Called the valley by locals, Wendigo Way has attracted many prominent figures. Harvey himself was elected Swansea’s first reeve (head of town council) in 1926. Jim J. Addy, Village of Swansea lawyer and deputy reeve (1928 – 29), was an early resident, and William James Stewart, Toronto mayor (1931 – 34) during the Christie Pits Riot of 1933, had a cottage on the street.
For the people of the valley, however, some of the best neighbours were, and are, the trees.
“The park was our back yard,” says Chris Kurata, a lawyer and writer who grew up on Wendigo Way and in Swansea during the late 1950s and 1960s. “We had no fear. “
Kurata’s grandfather, Takatsuna Kurata, bought land on the street in 1911 after coming to Canada from the United States and Japan. An entomologist and nature lover, he became a game warden of High Park. He also worked closely with Sir Byron Edmund Walker, one of the ROM’s founders, and was friends with many influential figures, including Dr. Benjamin Apfelberg, Chief of Forensic Psychiatry at Bellevue in New York— all of whom visited Wendigo Way and High Park.
“It’s an overwhelming gift, from the standpoint of a naturalist,” says Kurata. “Its beauty is beyond comprehension.”
He recalls foxes, and children running barefoot, swimming, fishing, boating, and playing in the forest. People even had what might be called spiritual relationships with particular trees.
But the trees served many practical purposes as well.

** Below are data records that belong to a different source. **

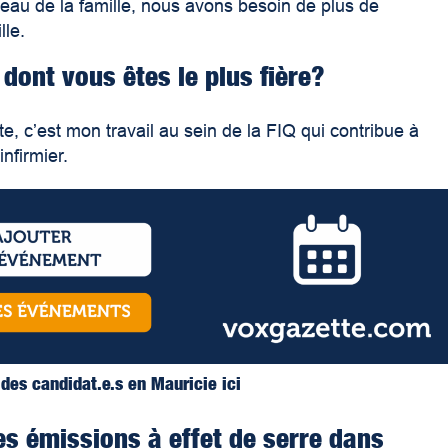
iveau de la famille, nous avons besoin de plus
de
lle.
dont vous êtes le plus fière?
te, c’est mon travail au sein de la FIQ qui contribue à
infirmier.
s des candidat.e.s en Mauricie ici
les émissions à effet de serre dans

The valley, though marshy on the park side, is sandy on the Swansea side. Kurata’s grandfather used interlocking logs to secure the foundation of his house, the design of which he based on Queen Anne’s summer cottage. And many of the street’s initial homeowners used local oak for banisters, flooring, and other finishing touches.
“It was a great way to grow up,” says Kurata, whose father, Lucien, a judge, became the village’s last reeve, in 1964. “I’ve always been in touch with it,” he says, though his family left Swansea in 1968.
In the years since, newcomers have arrived, and stayed. To this day, the turnover rate in the community remains remarkably low.
“We had never seen anything remotely like this,” recalls resident Dawn Napier, who moved to Wendigo Way with her husband in 1983. “And we looked all over the city.”
Like others, she quickly became part of High Park’s untamed northwest region. She recalls neighbourhood children going there to play games like hide and seek.
“We all have a sense of stewardship toward the park,” says Napier. “And the wetlands of this area are designated as an ANSI—an Area of Natural and Scientific Interest. It’s like its own little world.”
She adds that the residents, who are quite diverse, also share close ties.
“It’s easy to get to know people,” says David McAlpine, who came to Wendigo Way from Australia in 1973. He and his wife “stumbled on it” and were immediately attracted to it. “We’ve become quite friendly with people here. There’s a good sense of community.”
“We drove through and liked it,” recalls 90-year-old Wolfgang “Wolf” Schmidt, who arrived in 1957 with his wife and is now the oldest person in the community. “People not only knew each other,” says Schmidt, “they were friends.”
Since the beginning, Wendigo Way has staved off significant change and maintained its unique charm and diverse character, even after Swansea was amalgamated into Toronto in 1967.
“It was sweetly insular,” reflects Kurata. “We were blessedly unaware.”